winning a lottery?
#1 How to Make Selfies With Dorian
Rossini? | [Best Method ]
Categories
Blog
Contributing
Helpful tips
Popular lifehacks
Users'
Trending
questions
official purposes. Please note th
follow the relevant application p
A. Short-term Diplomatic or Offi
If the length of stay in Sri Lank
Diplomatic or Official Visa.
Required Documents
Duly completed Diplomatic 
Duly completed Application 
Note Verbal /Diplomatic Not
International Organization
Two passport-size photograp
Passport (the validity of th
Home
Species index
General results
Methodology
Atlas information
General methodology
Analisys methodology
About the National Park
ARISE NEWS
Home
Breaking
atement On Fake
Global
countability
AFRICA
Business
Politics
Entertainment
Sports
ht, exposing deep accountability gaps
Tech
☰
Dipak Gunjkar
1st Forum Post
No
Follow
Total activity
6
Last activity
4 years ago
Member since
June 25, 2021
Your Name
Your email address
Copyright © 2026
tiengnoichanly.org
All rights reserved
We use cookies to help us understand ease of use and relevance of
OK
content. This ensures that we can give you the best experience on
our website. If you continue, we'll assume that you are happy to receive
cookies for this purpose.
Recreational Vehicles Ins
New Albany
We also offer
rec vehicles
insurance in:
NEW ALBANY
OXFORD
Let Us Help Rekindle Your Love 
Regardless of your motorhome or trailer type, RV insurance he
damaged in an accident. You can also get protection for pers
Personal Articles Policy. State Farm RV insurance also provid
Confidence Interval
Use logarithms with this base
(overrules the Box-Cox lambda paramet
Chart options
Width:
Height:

==

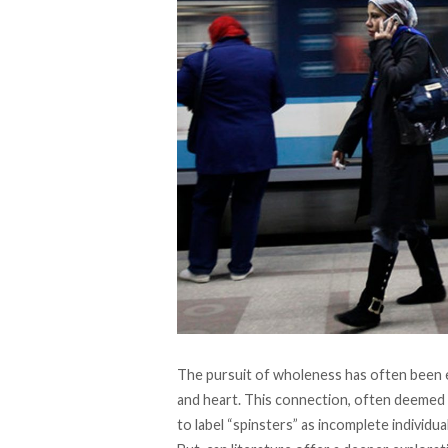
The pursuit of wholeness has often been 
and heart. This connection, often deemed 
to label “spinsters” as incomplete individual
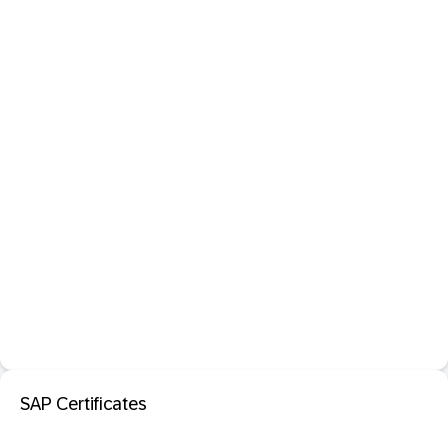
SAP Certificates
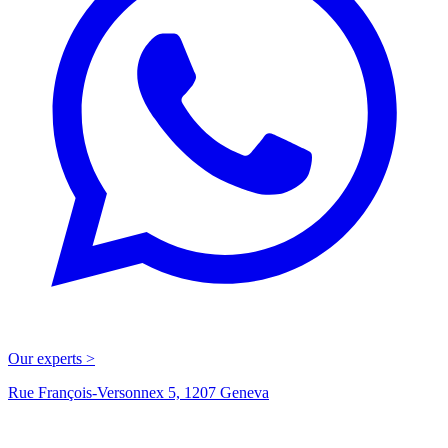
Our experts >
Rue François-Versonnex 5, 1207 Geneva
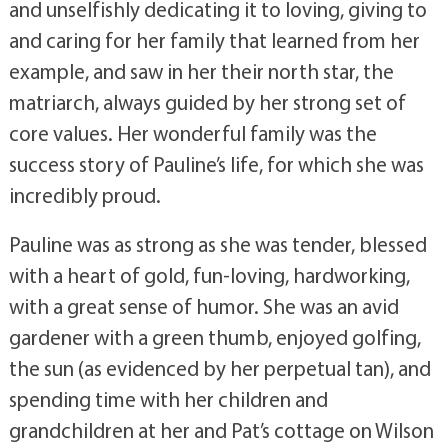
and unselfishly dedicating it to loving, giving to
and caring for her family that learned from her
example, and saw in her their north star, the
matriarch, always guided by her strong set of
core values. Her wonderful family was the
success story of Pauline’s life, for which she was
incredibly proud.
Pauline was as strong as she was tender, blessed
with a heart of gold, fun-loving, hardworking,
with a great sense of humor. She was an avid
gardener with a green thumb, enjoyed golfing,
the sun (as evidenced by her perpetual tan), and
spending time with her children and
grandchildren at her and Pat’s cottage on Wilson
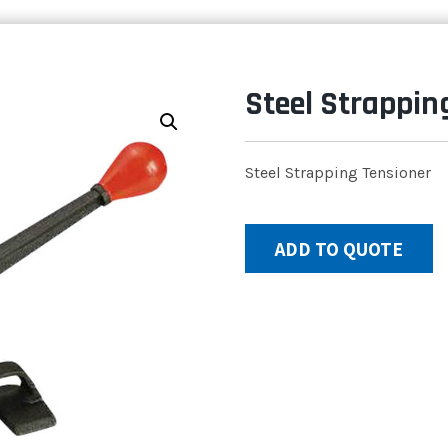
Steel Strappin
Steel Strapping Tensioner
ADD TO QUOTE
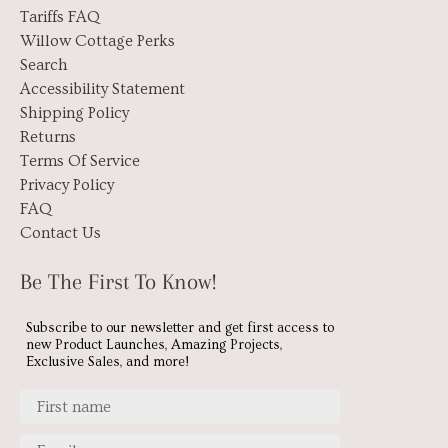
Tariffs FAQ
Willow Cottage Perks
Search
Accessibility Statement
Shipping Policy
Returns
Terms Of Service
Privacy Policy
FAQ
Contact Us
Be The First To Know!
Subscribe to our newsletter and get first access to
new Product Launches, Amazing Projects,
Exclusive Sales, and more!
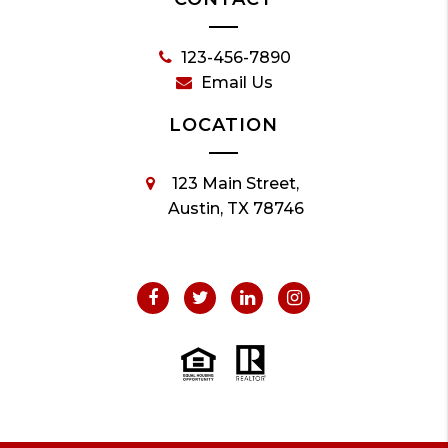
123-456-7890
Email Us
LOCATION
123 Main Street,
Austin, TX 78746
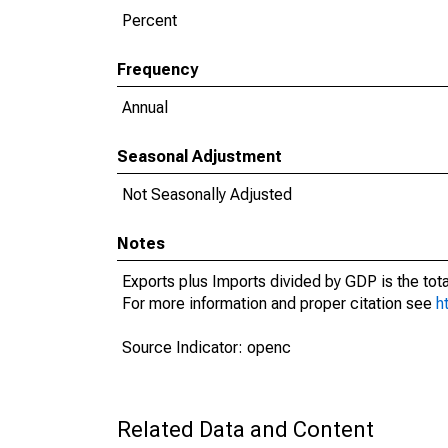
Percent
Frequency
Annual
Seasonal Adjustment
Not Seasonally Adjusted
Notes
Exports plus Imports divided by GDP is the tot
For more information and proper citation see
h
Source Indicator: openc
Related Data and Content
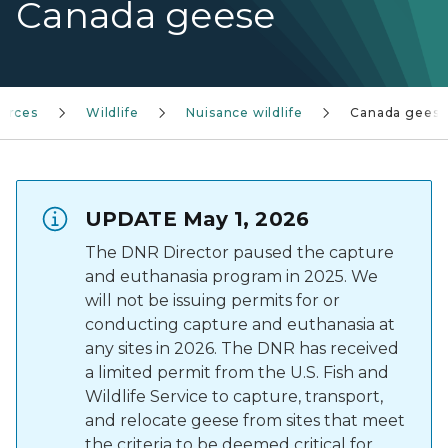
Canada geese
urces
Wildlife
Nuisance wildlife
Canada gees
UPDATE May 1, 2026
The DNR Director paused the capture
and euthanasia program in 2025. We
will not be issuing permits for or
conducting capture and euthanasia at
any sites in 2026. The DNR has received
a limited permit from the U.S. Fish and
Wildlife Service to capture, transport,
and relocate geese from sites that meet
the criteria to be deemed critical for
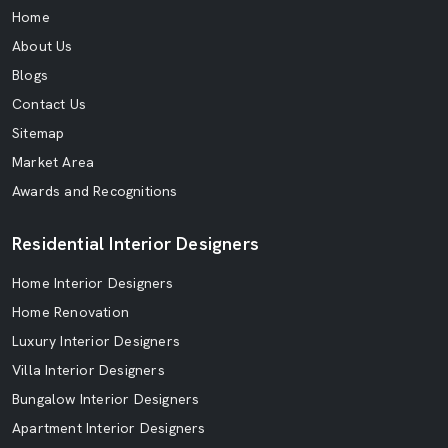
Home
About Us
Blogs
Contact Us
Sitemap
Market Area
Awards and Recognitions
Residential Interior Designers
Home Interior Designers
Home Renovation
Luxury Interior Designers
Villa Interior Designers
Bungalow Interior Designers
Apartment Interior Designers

:: WHAT THE TASK ASKS ::
Going by the data above, the answer is exactly the lines from the one holding "Exports plus Imports" to the one holding "a limited permit from the U.S. Fish and", both kept, with the pictures left out.

:: WRITTEN ANSWER ::
Exports plus Imports divided by GDP is the tot
For more information and proper citation see
h
Source Indicator: openc
Related Data and Content
Canada geese
urces
Wildlife
Nuisance wildlife
Canada gees
UPDATE May 1, 2026
The DNR Director paused the capture
and euthanasia program in 2025. We
will not be issuing permits for or
conducting capture and euthanasia at
any sites in 2026. The DNR has received
a limited permit from the U.S. Fish and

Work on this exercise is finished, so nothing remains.